Haven’t heard of Eritha Akilé Cainion? Well, if she continues on her path of activism all will know her name. Right now, she’s running for a seat on Florida’s District 7 City Council. And she’s just 22.
Born and raised in Southside St. Petersburg, Florida, she is running on the bold campaign slogan of “Make the Southside Black Again.” Her platform is one of empowerment and restoring economic life to the Black community. The election is August 27th.
Here are 10 things you should know about Eritha Akilé Cainion.
Cainion was October 22, 1996, just two days before a major happening in St. Petersburg. October 24, 1996, was the date of the historic Black community rebellions that happened in defense of TyRon Lewis, an 18-year-old Black man who was shot and killed by the St. Petersburg police.
While Cainion was still in the hospital, “her father Bruce Cainion, traditionally known as Ntambwe Bhekizitha, was on the front lines of those rebellions, putting out fires that the city of St. Petersburg attempted to start in the Black community after dumping every ounce of tear gas they had in the city into this area,” according to Cainion’s campaign Facebook page.
Cainion was primarily raised by her father and he instilled in her a fighting spirit and desire for justice. She was introduced at an early age to the Uhuru Movement and was educated early on about the struggle for justice for the Black community.
Even in school she fought for change. At St. Petersburg Collegiate High School she was elected student government secretary during her junior year and president in her senior year.
Cainion was in the National Honor Society and was accepted into an International Relations program that allowed her to travel and study in Rome, Italy. At the same time she maintained a job on college campus.
She graduated in 2015, receiving both her high school diploma and an Associates in Arts degree at just 18 years old.
While she excelled in school, Cainion felt there was a bigger purpose for her.”She was on target to attend her dream college in New York, but felt greater purpose in serving her community right here in St. Petersburg, Florida. At 20 years old, Akilé took on the international campaign for justice for three Black teenage girls drowned by the Pinellas County Sheriff’s Department, that traveled the country on a speaking tour and raised thousands of dollars towards legal fees,” according to her campaign Facebook page.
In 2017, she ran for city council alongside her running mate Jesse Nevel for mayor. They were the first candidates in the world to run on a platform of reparations to the Black community. Their campaign made national news, and was featured in Ebony Magazine, the Washington Post, and on the popular radio show “The Breakfast Club.” During the campaign, Cainion led a march of over 200 people through the streets of downtown St. Petersburg demanding a city united through reparations.
Since her run, she was appointed as the Director of Agitation and Propaganda of the African People’s Socialist Party (APSP), making her the youngest member to sit on the APSP’s National Central Committee.
Cainion is currently the Editor-in-Chief of The Burning Spear newspaper and heads many other media institutions under this department.
Initially, Cainion had planned to move to New York and become an artist but decided on staying in her hometown and becoming a community leader.
“Her desire to fight against inequality and injustice started in middle school. When her uncle was sent to prison for 26 years, she decided to turn her attention to the marginalized,” according to her campaign Facebook page. “Anai watched the pain her young cousins were enduring without their dad being in their lives. His eldest was only in elementary school.”
“It pained me to see this man get locked up for 26 years. I saw my family flooding in tears. I couldn’t articulate it at the moment. I knew I needed to be sad,” Anai remembered.
Cainion believes African-American neighborhoods in St. Pete face the same issues that she saw while growing up. “Anai has witnessed her community decrease while areas on the other side of Central Avenue flourished. Gentrification has forced a number of black people out of their community and into an uncertain future,” according to her campaign’s Facebook page.
“There’s no economic development for this community.

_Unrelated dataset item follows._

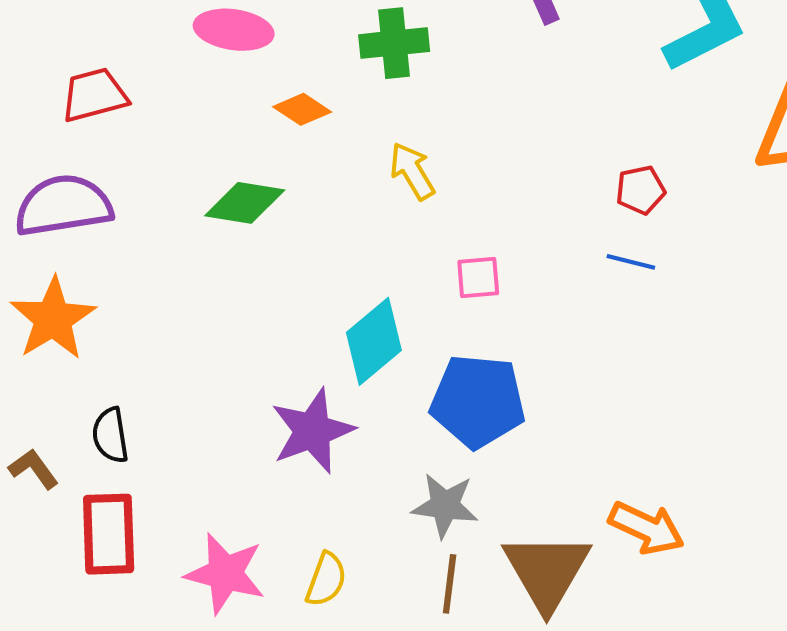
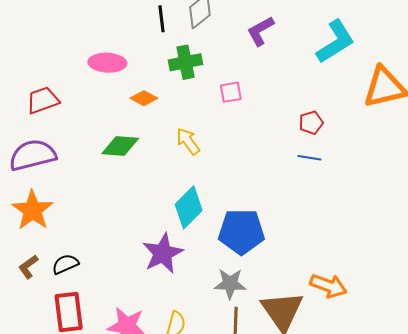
yellow arrow: (412, 171) -> (188, 141), moved
pink square: (478, 277) -> (231, 92), moved
black semicircle: (110, 435) -> (65, 264), turned 80
brown L-shape: (34, 469) -> (28, 267), moved, turned -85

It’s a horrible reality for Black people here in the city,” Cainion said.
Through her campaign, Cainion is demanding economic development. She wants to see the16th Street District filled with Black commerce.

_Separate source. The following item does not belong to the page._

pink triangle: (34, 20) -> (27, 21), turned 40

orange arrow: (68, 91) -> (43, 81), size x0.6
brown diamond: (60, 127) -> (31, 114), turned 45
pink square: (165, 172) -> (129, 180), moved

“Public safety and community control of the police also tops her list. She feels that the Black community should have a say over who comes into their neighborhoods. Anai wants the community to have the power to hire, fire, train and discipline the police who function in Black neighborhoods,” according to her campaign Facebook page.

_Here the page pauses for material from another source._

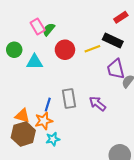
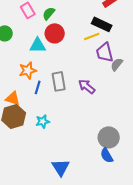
green semicircle: (49, 29) -> (49, 13), moved
yellow line: (92, 49) -> (92, 36), moved
cyan triangle: (35, 62) -> (38, 45), moved
orange star: (44, 121) -> (28, 70), moved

“They [white police] can’t go along doing business as usual,” she said.
On Dec. 20, 2017, Cainion was “brutalized and arrested outside her home for defending a Black woman who was being harassed by a corner store petty merchant,” The Weekly Challenger reported. Cainion was “booked on petty charges such as disorderly conduct and resisting arrest without violence.”
“We cannot live like this anymore,” Cainion declared.